En vez de esconder su inclinación, la exhibe en la vitrina de las letras, en la pantalla del televisor, en la silla de la academia. El México posrevolucionario construía una modernidad machista, mientras Novo se maquillaba para salir en la foto. No era disidente a pesar de su visibilidad, era incómodo precisamente por atreverse a ocupar el espacio público, llegando a conocerse incluso como “El poeta oficial del régimen” por su cercanía con estos círculos de poder.
No quería encajar, sino brillar. Y fue visible cuando el orgullo era “deshonra” o “una maldición transgeneracional”, no un desfile. La discreción era el último pacto que el sistema exigía. Novo rompió ese trato con una carcajada.
No se resignó al margen: se sentó en medio del salón. Habló, escribió, dirigió, presentó. Desde su peculiaridad, fundó un canon y una estética que, algunos años después, se haría parte de la cultura pop, como se vio en el Divo de Juárez, Juan Gabriel.
¿Y cómo no pensar en La estatua de sal? La autobiografía de Novo, escrita en los años cuarenta, pero publicada póstumamente en 1998. Un testimonio valiente de una vida no heterosexual en un país que exigía reserva a cambio de “tolerancia”. Novo no pidió permiso, no se encerró en un “matrimonio lavanda”: su homosexualidad la ostentaba como le venía en gana.
Miró de frente y caminó; no con culpa, sino con estilo, con pañoletas, pelucas o anillos colosales, si era necesario.
Burroughs disparó accidentalmente a su esposa y con unos cuantos dólares salió de Lecumberri. Novo disparó contra el tedio y la hipocresía en plena época posrevolucionaria donde la masculinidad era un dogma de Estado y se reforzaban los estereotipos del “macho mexicano”.
Uno escribió desde el exilio interior; el otro, desde la marquesina. Ambos sabían que el deseo es una transgresión, pero uno se escondió en el callejón y el otro encendió la lámpara de camerino.
Novo no escribió un manifiesto queer. Fue un manifiesto viviente hasta el 13 de enero de 1974, fecha de su fallecimiento. La crónica que se vestía de gala decía adiós a este mundo en su Ciudad de México. Una ciudad que se mira al espejo; se gusta y se escribe.

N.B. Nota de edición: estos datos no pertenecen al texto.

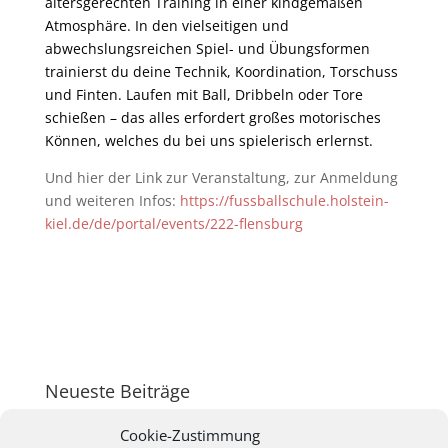
altersgerechten Training in einer kindgemäßen
Atmosphäre. In den vielseitigen und
abwechslungsreichen Spiel- und Übungsformen
trainierst du deine Technik, Koordination, Torschuss
und Finten. Laufen mit Ball, Dribbeln oder Tore
schießen – das alles erfordert großes motorisches
Können, welches du bei uns spielerisch erlernst.
Und hier der Link zur Veranstaltung, zur Anmeldung
und weiteren Infos:
https://fussballschule.holstein-
kiel.de/de/portal/events/222-flensburg
Neueste Beiträge
Fußballschule Holstein Kiel
Cookie-Zustimmung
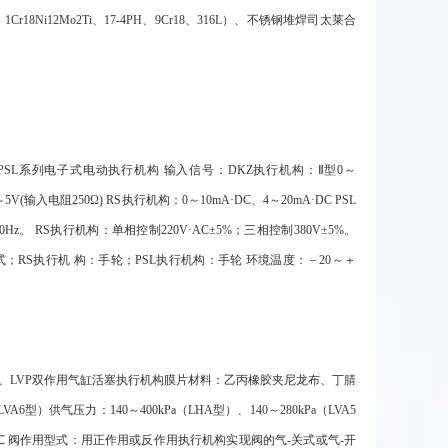
Ni12Mo2Ti、17-4PH、9Cr18、316L）、不锈钢堆焊司太莱合
PSL系列电子式电动执行机构 输入信号：DKZ执行机构：Ⅱ型0～
～5V(输入电阻250Ω) RS执行机构：0～10mA·DC、4～20mA·DC PSL
60Hz。 RS执行机构：单相控制220V·AC±5%；三相控制380V±5%。
合式；RS执行机 构：手轮；PSL执行机构：手轮 环境温度：－20～＋
构、LVP双作用气缸活塞执行机构膜片材料：乙丙橡胶夹尼龙布、丁腈
VA6型）供气压力：140～400kPa（LHA型）、140～280kPa（LVA5
-30～+70℃ 阀作用型式：用正作用或反作用执行机构实现阀的气-关式或气-开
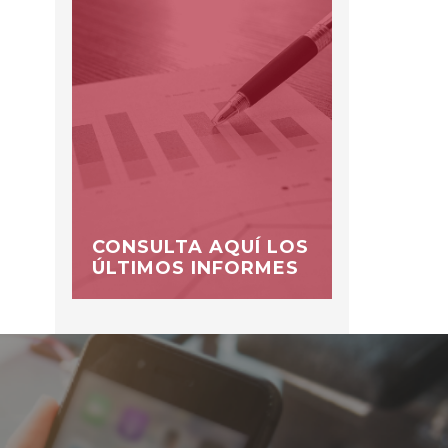
CONSULTA AQUÍ LOS
ÚLTIMOS INFORMES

Tal vez sin proponérselo del todo, Novo fue una de las figuras en México que hizo posible que en un país donde aún se usurpan candidaturas reservadas para personas LGBTQ+ (reduciendo su participación política) sea posible celebrar el mes del orgullo todo junio (y buena parte de julio también) con abanicos, lentejuelas, memoria y Lady Gaga.